I immediately forwarded the email to Jules of Pancake and French fries, she has an advanced degree and I felt that she could better analyze this email than I could in my then hysterical state.
My concern was that this "best friend" might consider me getting chubby, in which case I would be very perturbed. I have a lot on my plate and chubby isn't supposed to be one of them.
Confession--to the naked eye I am slim, to my Fancy's fat calipers (yes, he has them and yes he's used them on me) I am basically ALL fat. I think 90% last time we checked, which caused him to make the comment:
"Wow, you are the fattest skinny person on earth.", Okay, he didn't use those exact words but I know he was thinking them.
My only problem with the fat is that I am lazy too. Not with work or cleaning my house but with anything that remotely has to do with any kind of physical exertion (besides breathing). I am the person that after a 10 hour plane trip sitting on my bum feels the need to sit down again at the baggage carousel.

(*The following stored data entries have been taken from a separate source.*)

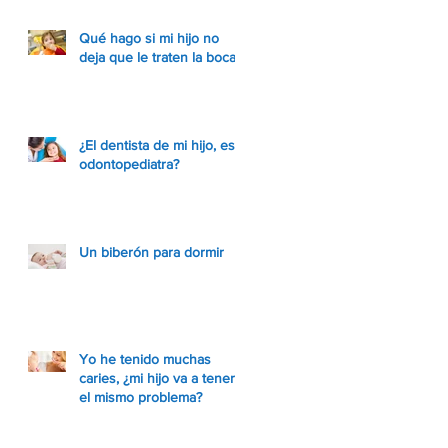
Qué hago si mi hijo no
deja que le traten la boca.
¿El dentista de mi hijo, es
odontopediatra?
Un biberón para dormir
Yo he tenido muchas
caries, ¿mi hijo va a tener
el mismo problema?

I know this is a problem when my hot as 'h', Fancy is tragically obsessed with fitness. I don't know why I am so unmotivated in regards to this part of my life. If your body is a temple mine is the equivalent of the French fry oil vat at McDonald's. I am admitting it, I am kinda gross, a freak show, Java the Hut in skinny jeans. I think my bones have become subcutaneous fat tissue as well, I don't stand up I just jiggle down the street. I tell you this not to make you vomit in your mouth but because I think that being a few weeks before I tie the knot I should have some muscle to walk down the aisle, no?